Das das wenig Sinn hat, da einen Windowmanager drauf laufen zu lassen, egal ob leightweight 
oder nicht mag ich nicht bezweifeln.
Aber:
Ich denke man sollte es einfach ausprobieren, anstatt von vorneherein zu sagen,
dieses Unterfangen ist sinnlos.

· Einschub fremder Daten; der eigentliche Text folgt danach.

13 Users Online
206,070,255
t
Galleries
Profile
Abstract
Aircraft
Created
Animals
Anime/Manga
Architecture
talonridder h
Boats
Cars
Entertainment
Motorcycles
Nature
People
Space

Wenn man dann mal eine Applikation starten will die nicht
direkt auf die x1 libs zugreift muss man sich halt mal ein bisschen gedulden.
Aber ich denke auf jeden Fall ne stabilere Variante als da ein Windows drauf zu bügeln.

Gruß

RedWing


----------



## Helmut Klein (27. Januar 2005)

Ich hatte selber X auf einem 200Mhz Pentium mit 64Mb Arbeitsspeicher laufen, die Distribution war Debian Sarge.
Der WM natürlich Fluxbox. - Es lief äußerst träge.

Es war zwar verwendbar, aber vor allem wenn man nun z.B. Firefox öffnen wollte dauerte dies eine halbe Ewigkeit und das Surfen bereitete nicht unbedingt Freude.

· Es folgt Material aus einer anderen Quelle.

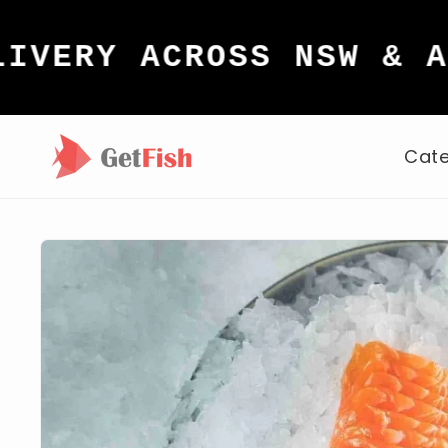
Skip to
content
Y ACROSS NSW & ACT
Cate
Skip to
product
information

(Und nein, dies ist kein "Fluxbox != Lightweight" Post.)



			
				RedWing hat gesagt.:
			
		

> Aber ich denke auf jeden Fall ne stabilere Variante als da ein Windows drauf zu bügeln.

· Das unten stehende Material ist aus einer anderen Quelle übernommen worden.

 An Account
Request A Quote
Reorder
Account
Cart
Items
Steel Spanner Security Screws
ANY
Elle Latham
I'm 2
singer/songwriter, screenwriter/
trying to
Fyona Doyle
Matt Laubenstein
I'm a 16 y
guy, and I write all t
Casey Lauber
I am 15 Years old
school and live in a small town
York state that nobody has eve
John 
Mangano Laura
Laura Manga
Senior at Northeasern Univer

Stabiler sicher, aber Windows 98SE läuft bei mir auf o.g. Rechner eindeutig flotter.
(Lediglich ein Kommentar zu deiner Aussage, kein Angriff darauf.)

btw: Ich nutze ebenfalls Fluxbox und es ist mein favorisierter WM, keine Sorge.


----------



## RedWing (27. Januar 2005)

@Helmut
  Die erste vernünftige Argumentation in diesem Thread 

Gut ich nochmal 



> Es war zwar verwendbar, aber vor allem wenn man nun z.B. Firefox öffnen wollte dauerte dies eine halbe Ewigkeit und das Surfen bereitete nicht unbedingt Freude.



Firefox setzt auf gtk auf. Ich denk mal alle Applikationen die auf kde, gtklibs (vielleicht auch
qt?) aufsetzen sind für so einen Rechner wirklich nicht geeignet.
Wenn man sich allerdings auf einen leightweight Windowmanager beschränkt und 
Applikationen nutzt (und die gibts bestimmt?) die direkt auf die X11 Libs aufsetzen, 
denke ich sollte es möglich sein auch einen "recht flotten" Desktoprechner zustande zu 
bekommen.

Gruß

RedWing


----------



## leimy (28. Februar 2005)

so ich habs jetzt verstanden das linux nicht als desktop pc auf diesen rechner laufen würde. aber jetzt ist noch die frage offen wie bekomme ich linux dadrauf ohne das der rechna von cd-rom startet?


----------



## SilentWarrior (28. Februar 2005)

Am besten schaust du einfach mal auf der Website der Distribution deiner Wahl nach, da gibt es bestimmt irgendwo Disketten-Images.


----------